I try to have in my cupboard pre-baked puff pastry so that I can whip up a delicious, simple dessert with the season’s best fruit.
Two pieces 13.5-inch X 11.5-inch (34X30 cm)
1 package (500 grams) good quality frozen puff pastry
About 1/2 cup or more coarsely ground almonds (optional)
Take the frozen pastry out of the freezer and let on the counter for about 20 minutes, just to soften somewhat, but not completely.
Preheat the oven to 200 C (375 F).
Line a baking dish with parchment paper, and if you like, sprinkle with half the almonds.

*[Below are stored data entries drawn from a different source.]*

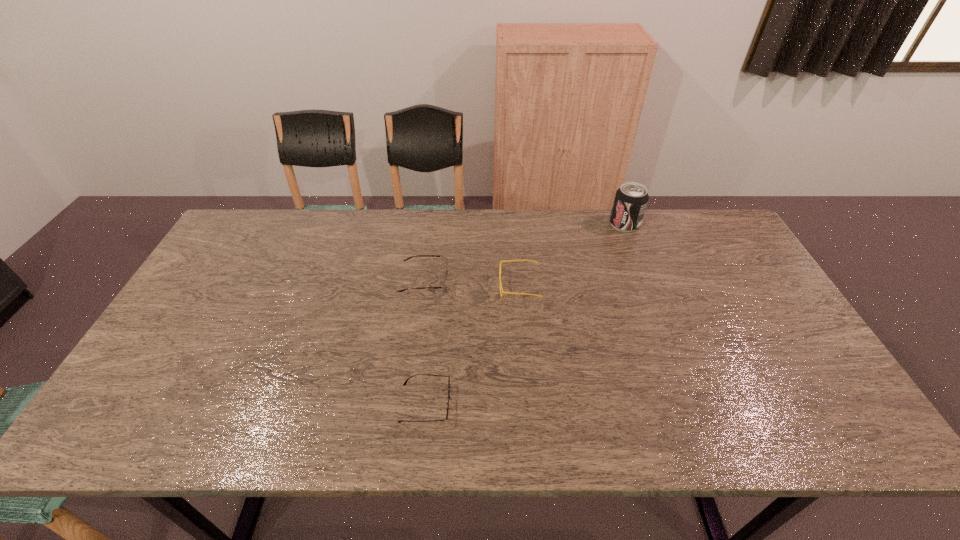 You are a GUI agent. You are given a task and a screenshot of the screen. Output one action in this format:
    pyautogui.click(x=<x>, y=<y>)
    Task: Click on the object located in the far edge section of the desktop
    
    Given the screenshot: What is the action you would take?
    pos(631,199)

Where is `object situated at the near edge`? This screenshot has width=960, height=540. object situated at the near edge is located at coordinates (447, 402).

Identify the location of free space at the far edge of the desktop. Image resolution: width=960 pixels, height=540 pixels. (452, 225).

Where is `vacant space at the near edge of the desktop`? The width and height of the screenshot is (960, 540). vacant space at the near edge of the desktop is located at coordinates (332, 409).

Identify the location of free region at the left edge of the desktop. (156, 353).

Identify the location of vacant area at the right edge of the desktop. (764, 352).

In the image, there is a desktop. At what (x,y) coordinates should I click in order to perform the action: click on free space at the far left corner. Please return your answer as a coordinate pair (x, y). Image resolution: width=960 pixels, height=540 pixels. Looking at the image, I should click on (245, 212).

The image size is (960, 540). What are the coordinates of `vacant area at the near left corner of the desktop` in the screenshot? It's located at (143, 408).

Locate an element on the screen. free point between the rightmost object and the second object from right to left is located at coordinates (572, 255).

Where is `free spot between the shortest object and the rightmost spectacles`? Image resolution: width=960 pixels, height=540 pixels. free spot between the shortest object and the rightmost spectacles is located at coordinates (472, 345). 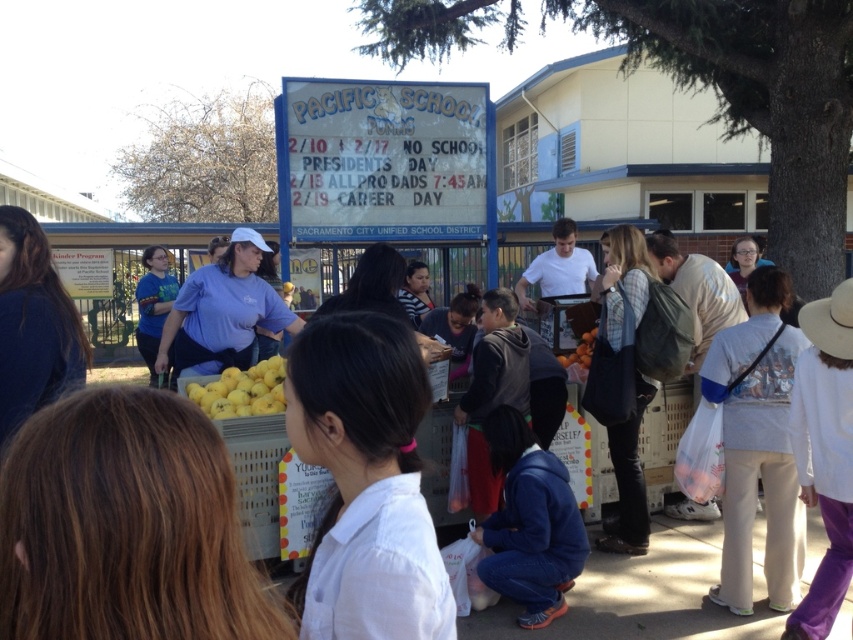 Which is more to the right, blue fleece jacket at lower center or yellow matte/yellowish-orange matte/yellowish-orange matte/yellowish-orange matte/yellowish-orange matte/yellowish-orange matte/yellowish-orange matte/yellowish-orange matte/yellowish-orange matte/yellowish-orange matte/yellowish-orange matte/yellowish-orange matte/yellowish-orange matte/yellowish-orange matte/yellowish-orange matte/yellowish-orange matte/yellowish-orange matte/yellowish-orange matte/yellowish-orange matte/yellowish-orange matte/yellowish-orange matte/yellowish-orange matte/yellowish-orange matte/yellowish-orange matte/yellowish-orange matte/yellowish-orange matte/y?

Positioned to the right is blue fleece jacket at lower center.

Does point (555, 488) lie behind point (242, 376)?

No, (555, 488) is in front of (242, 376).

Where is `blue fleece jacket at lower center`? The height and width of the screenshot is (640, 853). blue fleece jacket at lower center is located at coordinates (529, 522).

Does yellow matte/yellowish-orange matte/yellowish-orange matte/yellowish-orange matte/yellowish-orange matte/yellowish-orange matte/yellowish-orange matte/yellowish-orange matte/yellowish-orange matte/yellowish-orange matte/yellowish-orange matte/yellowish-orange matte/yellowish-orange matte/yellowish-orange matte/yellowish-orange matte/yellowish-orange matte/yellowish-orange matte/yellowish-orange matte/yellowish-orange matte/yellowish-orange matte/yellowish-orange matte/yellowish-orange matte/yellowish-orange matte/yellowish-orange matte/yellowish-orange matte/yellowish-orange matte/y appear over orange matte at center?

Actually, yellow matte/yellowish-orange matte/yellowish-orange matte/yellowish-orange matte/yellowish-orange matte/yellowish-orange matte/yellowish-orange matte/yellowish-orange matte/yellowish-orange matte/yellowish-orange matte/yellowish-orange matte/yellowish-orange matte/yellowish-orange matte/yellowish-orange matte/yellowish-orange matte/yellowish-orange matte/yellowish-orange matte/yellowish-orange matte/yellowish-orange matte/yellowish-orange matte/yellowish-orange matte/yellowish-orange matte/yellowish-orange matte/yellowish-orange matte/yellowish-orange matte/yellowish-orange matte/y is below orange matte at center.

Can you confirm if yellow matte/yellowish-orange matte/yellowish-orange matte/yellowish-orange matte/yellowish-orange matte/yellowish-orange matte/yellowish-orange matte/yellowish-orange matte/yellowish-orange matte/yellowish-orange matte/yellowish-orange matte/yellowish-orange matte/yellowish-orange matte/yellowish-orange matte/yellowish-orange matte/yellowish-orange matte/yellowish-orange matte/yellowish-orange matte/yellowish-orange matte/yellowish-orange matte/yellowish-orange matte/yellowish-orange matte/yellowish-orange matte/yellowish-orange matte/yellowish-orange matte/yellowish-orange matte/y is wider than orange matte at center?

Correct, the width of yellow matte/yellowish-orange matte/yellowish-orange matte/yellowish-orange matte/yellowish-orange matte/yellowish-orange matte/yellowish-orange matte/yellowish-orange matte/yellowish-orange matte/yellowish-orange matte/yellowish-orange matte/yellowish-orange matte/yellowish-orange matte/yellowish-orange matte/yellowish-orange matte/yellowish-orange matte/yellowish-orange matte/yellowish-orange matte/yellowish-orange matte/yellowish-orange matte/yellowish-orange matte/yellowish-orange matte/yellowish-orange matte/yellowish-orange matte/yellowish-orange matte/yellowish-orange matte/y exceeds that of orange matte at center.

Does point (229, 410) come closer to viewer compared to point (561, 364)?

Yes, point (229, 410) is in front of point (561, 364).

Locate an element on the screen. The width and height of the screenshot is (853, 640). yellow matte/yellowish-orange matte/yellowish-orange matte/yellowish-orange matte/yellowish-orange matte/yellowish-orange matte/yellowish-orange matte/yellowish-orange matte/yellowish-orange matte/yellowish-orange matte/yellowish-orange matte/yellowish-orange matte/yellowish-orange matte/yellowish-orange matte/yellowish-orange matte/yellowish-orange matte/yellowish-orange matte/yellowish-orange matte/yellowish-orange matte/yellowish-orange matte/yellowish-orange matte/yellowish-orange matte/yellowish-orange matte/yellowish-orange matte/yellowish-orange matte/yellowish-orange matte/y is located at coordinates (242, 390).

Does point (532, 483) lie in front of point (595, 336)?

That is True.

Can you confirm if blue fleece jacket at lower center is smaller than orange matte at center?

No.

Is point (558, 611) less distant than point (573, 358)?

Yes, it is.

The height and width of the screenshot is (640, 853). In order to click on blue fleece jacket at lower center in this screenshot , I will do `click(529, 522)`. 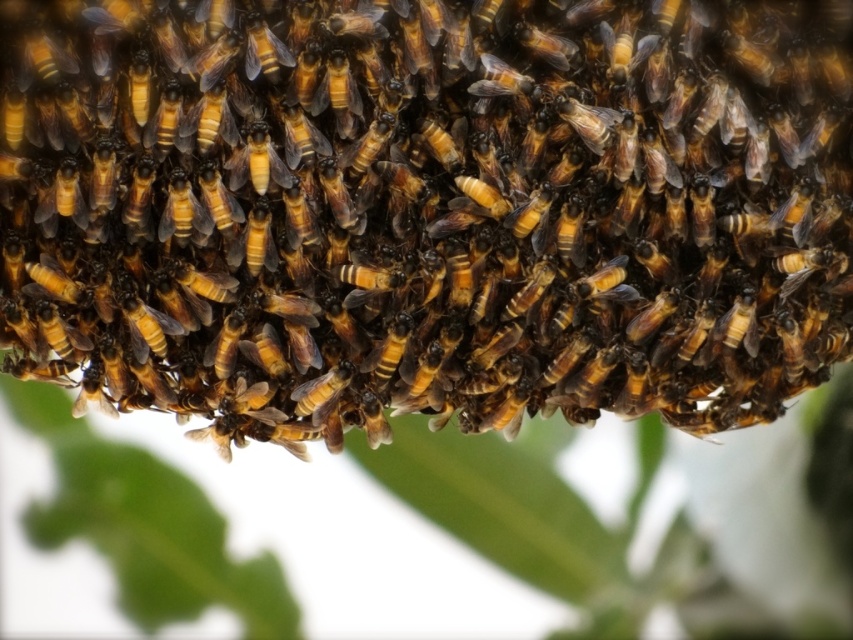 You are a beekeeper examining a beehive. You notice a brown fuzzy beehive at center and a shiny golden bee at center. Which object is wider?

The brown fuzzy beehive at center is wider than the shiny golden bee at center.

You are a beekeeper observing the brown fuzzy beehive at center and the brown fuzzy bee at center. Which object is located more to the right?

The brown fuzzy beehive at center is positioned on the right side of the brown fuzzy bee at center, so the brown fuzzy beehive at center is more to the right.

You are a photographer using a camera with a 3.5 feet focal length. You want to capture a close shot of the shiny golden bee at center. Is the bee within the camera range?

The shiny golden bee at center is 4.27 feet from the camera. Since the camera has a 3.5 feet focal length, the bee is slightly out of the camera range because it is farther away than the focal length allows. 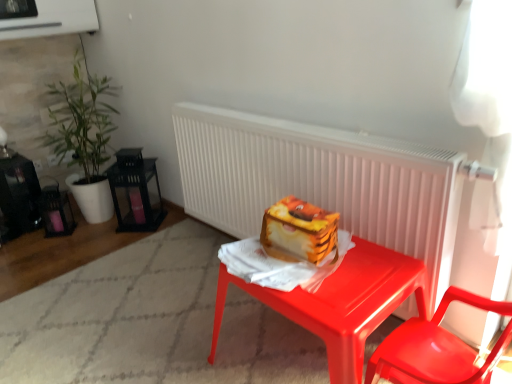 Question: Does white matte radiator at center have a greater width compared to green leafy plant at left?

Choices:
 (A) no
 (B) yes

Answer: (A)

Question: From a real-world perspective, is white matte radiator at center on top of green leafy plant at left?

Choices:
 (A) no
 (B) yes

Answer: (A)

Question: Is white matte radiator at center oriented away from green leafy plant at left?

Choices:
 (A) yes
 (B) no

Answer: (B)

Question: Is white matte radiator at center smaller than green leafy plant at left?

Choices:
 (A) no
 (B) yes

Answer: (B)

Question: Is white matte radiator at center positioned far away from green leafy plant at left?

Choices:
 (A) no
 (B) yes

Answer: (B)

Question: Would you say white matte radiator at center is to the left or to the right of glossy plastic desk at center in the picture?

Choices:
 (A) left
 (B) right

Answer: (A)

Question: Is point (225, 125) positioned closer to the camera than point (348, 281)?

Choices:
 (A) farther
 (B) closer

Answer: (A)

Question: Looking at their shapes, would you say white matte radiator at center is wider or thinner than glossy plastic desk at center?

Choices:
 (A) thin
 (B) wide

Answer: (A)

Question: From the image's perspective, is white matte radiator at center above or below glossy plastic desk at center?

Choices:
 (A) above
 (B) below

Answer: (A)

Question: From the image's perspective, is green leafy plant at left above or below glossy plastic chair at lower right?

Choices:
 (A) above
 (B) below

Answer: (A)

Question: Considering the positions of green leafy plant at left and glossy plastic chair at lower right in the image, is green leafy plant at left bigger or smaller than glossy plastic chair at lower right?

Choices:
 (A) big
 (B) small

Answer: (A)

Question: From their relative heights in the image, would you say green leafy plant at left is taller or shorter than glossy plastic chair at lower right?

Choices:
 (A) tall
 (B) short

Answer: (A)

Question: Considering the relative positions of green leafy plant at left and glossy plastic chair at lower right in the image provided, is green leafy plant at left to the left or to the right of glossy plastic chair at lower right?

Choices:
 (A) right
 (B) left

Answer: (B)

Question: Relative to white matte radiator at center, is glossy plastic desk at center in front or behind?

Choices:
 (A) front
 (B) behind

Answer: (A)

Question: From a real-world perspective, is glossy plastic desk at center positioned above or below white matte radiator at center?

Choices:
 (A) below
 (B) above

Answer: (A) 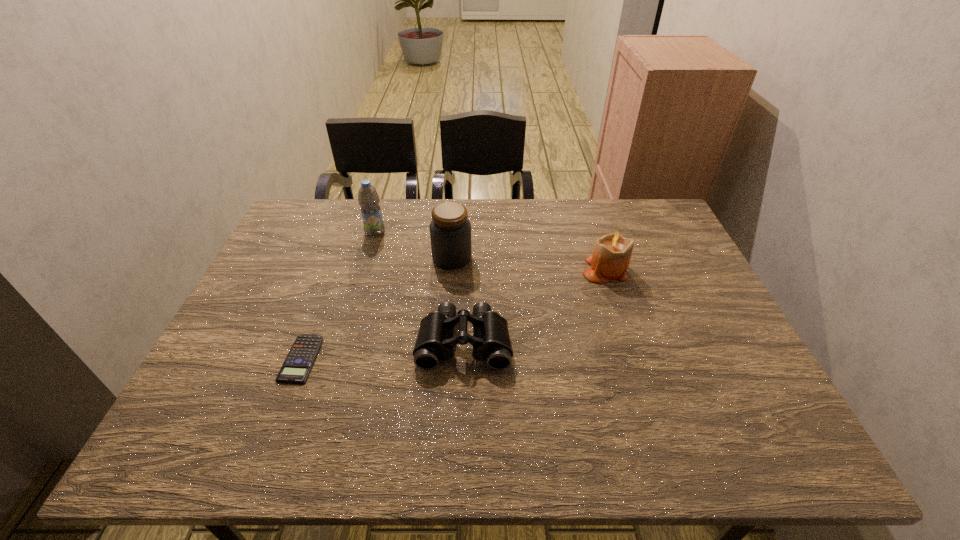 The width and height of the screenshot is (960, 540). What are the coordinates of `vacant area that lies between the jar and the farthest object` in the screenshot? It's located at (414, 245).

Locate an element on the screen. The image size is (960, 540). vacant region between the jar and the second shortest object is located at coordinates (458, 300).

You are a GUI agent. You are given a task and a screenshot of the screen. Output one action in this format:
    pyautogui.click(x=<x>, y=<y>)
    Task: Click on the empty location between the rightmost object and the jar
    The width and height of the screenshot is (960, 540).
    Given the screenshot: What is the action you would take?
    pyautogui.click(x=529, y=264)

I want to click on free space between the second object from left to right and the second shortest object, so click(420, 287).

You are a GUI agent. You are given a task and a screenshot of the screen. Output one action in this format:
    pyautogui.click(x=<x>, y=<y>)
    Task: Click on the free space between the water bottle and the third tallest object
    Image resolution: width=960 pixels, height=540 pixels.
    Given the screenshot: What is the action you would take?
    pyautogui.click(x=491, y=251)

Locate an element on the screen. The width and height of the screenshot is (960, 540). free space that is in between the binoculars and the calculator is located at coordinates 382,350.

The width and height of the screenshot is (960, 540). I want to click on free space between the fourth tallest object and the farthest object, so click(420, 287).

Identify which object is located as the nearest to the jar. Please provide its 2D coordinates. Your answer should be formatted as a tuple, i.e. [(x, y)], where the tuple contains the x and y coordinates of a point satisfying the conditions above.

[(368, 198)]

Identify which object is the second nearest to the jar. Please provide its 2D coordinates. Your answer should be formatted as a tuple, i.e. [(x, y)], where the tuple contains the x and y coordinates of a point satisfying the conditions above.

[(435, 341)]

Locate an element on the screen. Image resolution: width=960 pixels, height=540 pixels. free spot that satisfies the following two spatial constraints: 1. on the back side of the shortest object; 2. on the right side of the farthest object is located at coordinates (348, 232).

Carefully unroll the pastry but still hold it with the plastic it is rolled with, as you lay it carefully on the parchment-lined baking sheet, then unpeel and discard the plastic.
Place a sheet of parchment paper over the pastry and gently press with your palms to even it and help the almonds stick to the bottom of the pastry. If you like, sprinkle more almonds on top of the pastry, before covering with the paper.
Cover with a baking sheet that fit right on top of the parchment-topped pastry and place the two baking sheets in the middle of the heated oven. Bake for about 15-20 minutes of more, until the puff pastry is golden brown and fully baked.
Uncover and let cool, then cut in half and use as base and/or a layer to make seasonal fruit or pastry cream sweets in minutes.
STORAGE: When completely cold, wrap the baked pastry in parchment paper, and keep in a cupboard, sealed in a plastic bag. Keeps for a month or more.